È questo il principio espresso dalla Corte di Cassazione (ordinanza 30093 del 30.10.2023) la quale si è pronunciata su un licenziamento di una lavoratrice che era stato giustificato dal datore di lavoro sulla base del rifiuto della variazione oraria da parte della dipendente nonché sull’incompatibilità dell’orario di lavoro con le mutate esigenze aziendali.

La decisione della Corte di Cassazione

La Suprema Corte, infatti, ha fatto chiarezza sul difficile equilibrio tra il divieto di licenziamento del lavoratore che rifiuta il mutamento della fascia oraria del part-time (o altra variazione oraria), e l’eventuale insorgenza del giustificato motivo provocato da tale rifiuto, che potrebbe consentire un licenziamento per ragioni oggettive, affermando che tale equilibrio deve essere garantito attuando il contemperamento dei rispettivi interessi delle parti.
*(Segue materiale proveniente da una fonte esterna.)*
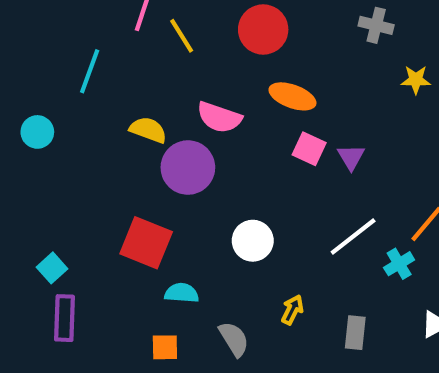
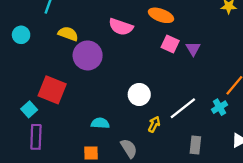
yellow semicircle: (148, 130) -> (68, 34), moved
purple circle: (188, 168) -> (88, 55), moved
white line: (353, 237) -> (183, 108), moved
red square: (146, 243) -> (52, 90), moved
yellow arrow: (292, 310) -> (154, 124), moved

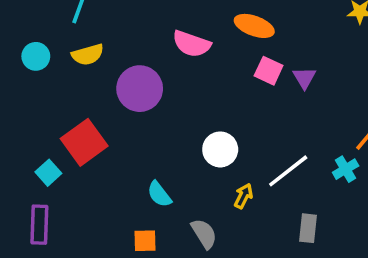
yellow semicircle: (68, 34) -> (88, 55), moved, turned 144
red square: (52, 90) -> (84, 142), turned 32
cyan semicircle: (100, 123) -> (159, 194), turned -132
purple rectangle: (36, 137) -> (39, 225), moved

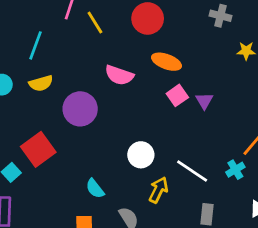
pink square: (269, 71) -> (177, 95), turned 30
white line: (288, 171) -> (192, 171), turned 72
yellow arrow: (243, 196) -> (158, 190), size x1.4

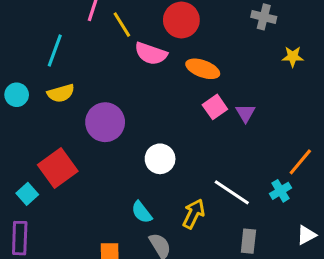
pink semicircle: (119, 75) -> (151, 54), moved
white circle: (141, 155) -> (160, 159), moved
cyan semicircle: (95, 189) -> (142, 212), moved

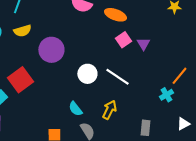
white line: (232, 192) -> (117, 77), moved

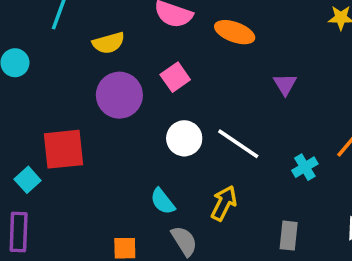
yellow semicircle: (22, 31) -> (109, 43), moved
pink square: (123, 40) -> (175, 77), moved
red square: (20, 80) -> (64, 149), turned 30
cyan cross: (166, 95) -> (305, 167), moved

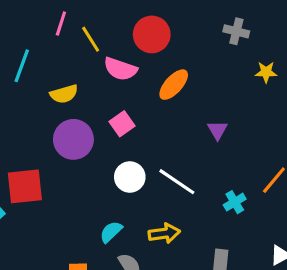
orange ellipse: (235, 32) -> (174, 85), turned -68
cyan semicircle: (163, 201) -> (111, 232), turned 85
yellow arrow: (224, 203) -> (164, 233), turned 56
La Corte ricorda che in materia di lavoro part-time, qualunque mutamento dell’orario di lavoro concordato formalmente tra le parti (sia il passaggio da part-time a full time o viceversa, sia una variazione della fascia oraria del part-time o l’introduzione di una clausola elastica o flessibile o la richiesta di lavoro supplementare) presuppone l’accordo tra le parti e, dunque, il consenso del lavoratore. Inoltre, il Decreto Legislativo n. 61 del 2000, articolo 5 prevede che il rifiuto del lavoratore di trasformare il proprio rapporto di lavoro a tempo pieno in parziale, o viceversa “non costituisce giustificato motivo di licenziamento“. Nello stesso senso si esprime il Decreto Legislativo n. 81 del 2015, articolo 6, comma 8, secondo il quale “il rifiuto del lavoratore di concordare una variazione dell’orario di lavoro non costituisce giustificato motivo di licenziamento”.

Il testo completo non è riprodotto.